DATASET CONTENT:
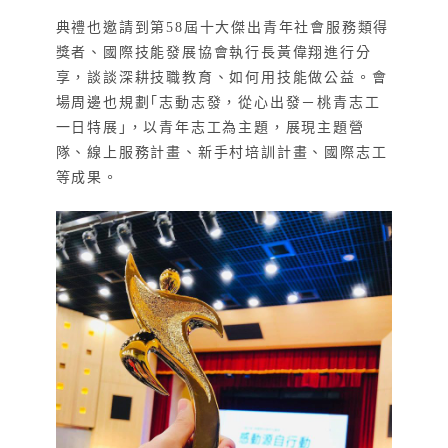
典禮也邀請到第58屆十大傑出青年社會服務類得
獎者、國際技能發展協會執行長黃偉翔進行分
享，談談深耕技職教育、如何用技能做公益。會
場周邊也規劃｢志動志發，從心出發－桃青志工
一日特展｣，以青年志工為主題，展現主題營
隊、線上服務計畫、新手村培訓計畫、國際志工
等成果。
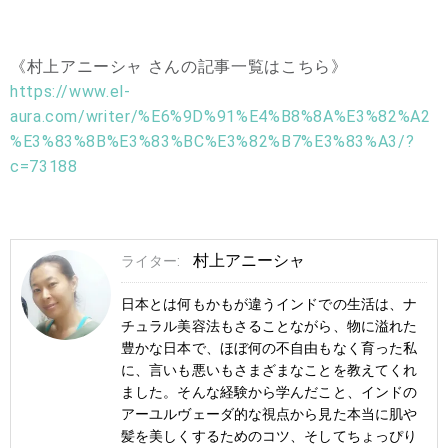
《村上アニーシャ さんの記事一覧はこちら》
https://www.el-
aura.com/writer/%E6%9D%91%E4%B8%8A%E3%82%A2
%E3%83%8B%E3%83%BC%E3%82%B7%E3%83%A3/?
c=73188
村上アニーシャ
ライター:
日本とは何もかもが違うインドでの生活は、ナ
チュラル美容法もさることながら、物に溢れた
豊かな日本で、ほぼ何の不自由もなく育った私
に、言いも悪いもさまざまなことを教えてくれ
ました。そんな経験から学んだこと、インドの
アーユルヴェーダ的な視点から見た本当に肌や
髪を美しくするためのコツ、そしてちょっぴり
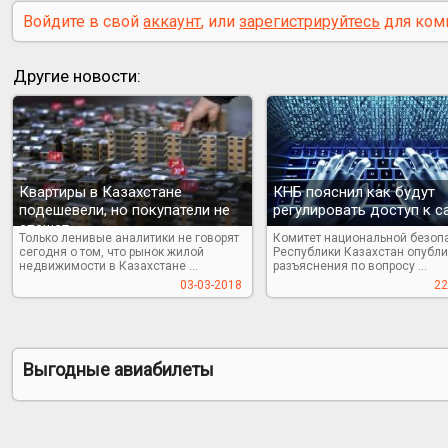
Войдите в свой
аккаунт
, или
зарегистрируйтесь
для ком
Другие новости:
Квартиры в Казахстане
КНБ пояснил как будут
подешевели, но покупатели не
регулировать доступ к с
спешат
Только ленивые аналитики не говорят
Комитет национальной безоп
сегодня о том, что рынок жилой
Республики Казахстан опубл
недвижимости в Казахстане ...
разъяснения по вопросу ...
03-03-2018
22
Выгодные авиабилеты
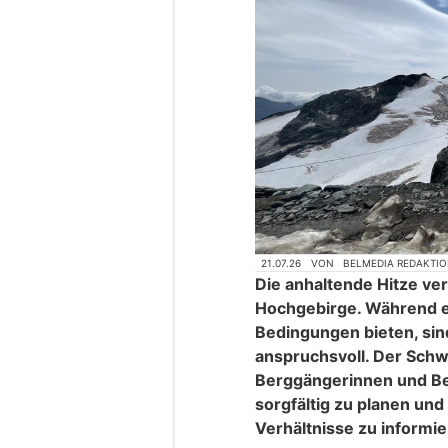
21.07.26
VON
BELMEDIA REDAKTI
Die anhaltende Hitze ver
Hochgebirge. Während e
Bedingungen bieten, si
anspruchsvoll. Der Schw
Berggängerinnen und Be
sorgfältig zu planen und
Verhältnisse zu informie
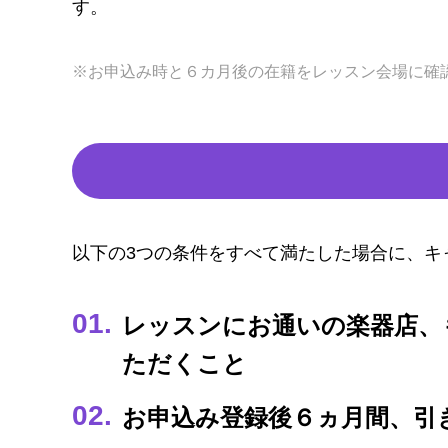
す。
※お申込み時と６カ月後の在籍をレッスン会場に確
以下の3つの条件をすべて満たした場合に、キ
レッスンにお通いの楽器店、
ただくこと
お申込み登録後６ヵ月間、引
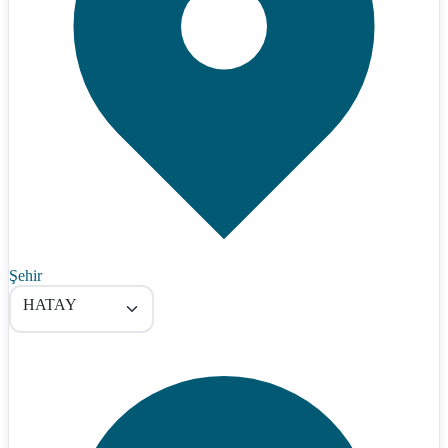
Şehir
HATAY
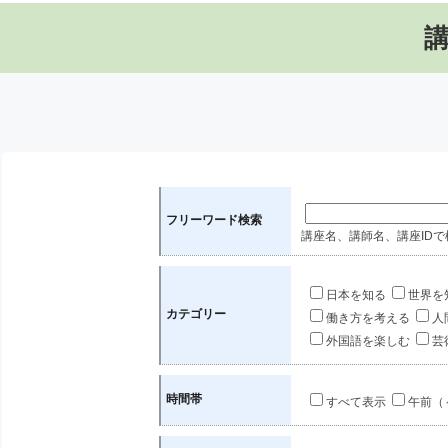
フリーワード検索
講座名、講師名、講座IDで
日本を知る
世界を
カテゴリー
働き方を考える
人
外国語を楽しむ
芸
時間帯
すべて表示
午前（～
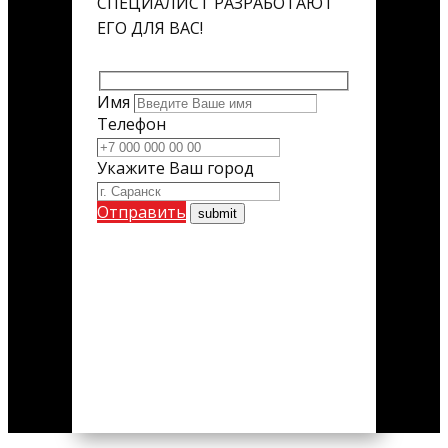
СПЕЦИАЛИСТ РАЗРАБОТАЮТ
ЕГО ДЛЯ ВАС!
Имя
Телефон
Укажите Ваш город
Отправить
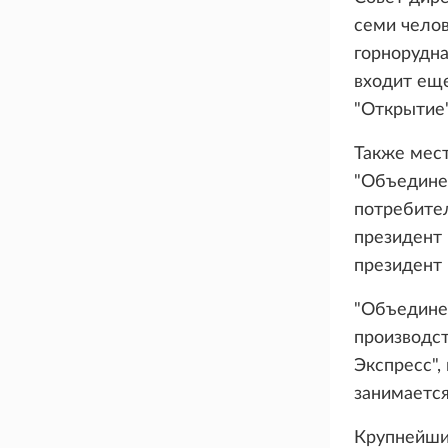
семи челов
горнорудна
входит еще
"Открытие
Также мес
"Объединен
потребите
президент
президент
"Объедине
производст
Экспресс",
занимается
Крупнейши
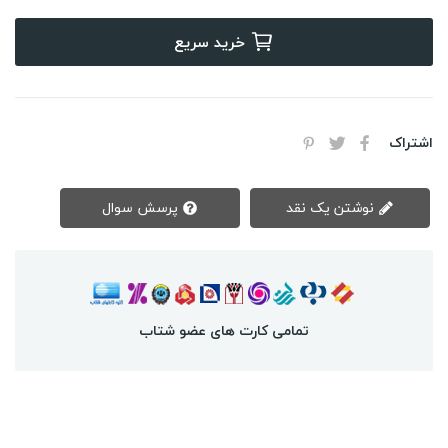
خرید سریع
اشتراک
نوشتن یک نقد
پرسش سوال
تمامی کارت های عضو شتاب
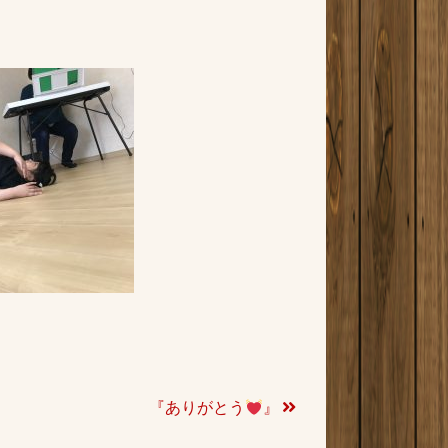
『ありがとう
』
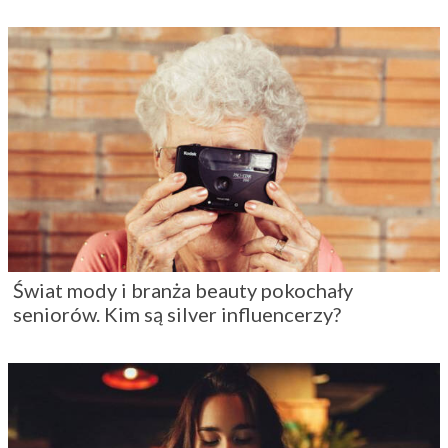
Świat mody i branża beauty pokochały
seniorów. Kim są silver influencerzy?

WORK TO COMPLETE: Everything from the line containing "講座名、講師名、講座IDで" through the end of the data should be printed exactly, line for line, except the pictures.

EXERCISE RESPONSE:
講座名、講師名、講座IDで
日本を知る
世界を
カテゴリー
働き方を考える
人
外国語を楽しむ
芸
時間帯
すべて表示
午前（～
СПЕЦИАЛИСТ РАЗРАБОТАЮТ
ЕГО ДЛЯ ВАС!
Имя
Телефон
Укажите Ваш город
Отправить
семи челов
горнорудна
входит еще
"Открытие
Также мес
"Объединен
потребите
президент
президент
"Объедине
производст
Экспресс",
занимается
Крупнейши
خرید سریع
اشتراک
نوشتن یک نقد
پرسش سوال
تمامی کارت های عضو شتاب
『ありがとう
』
Świat mody i branża beauty pokochały
seniorów. Kim są silver influencerzy?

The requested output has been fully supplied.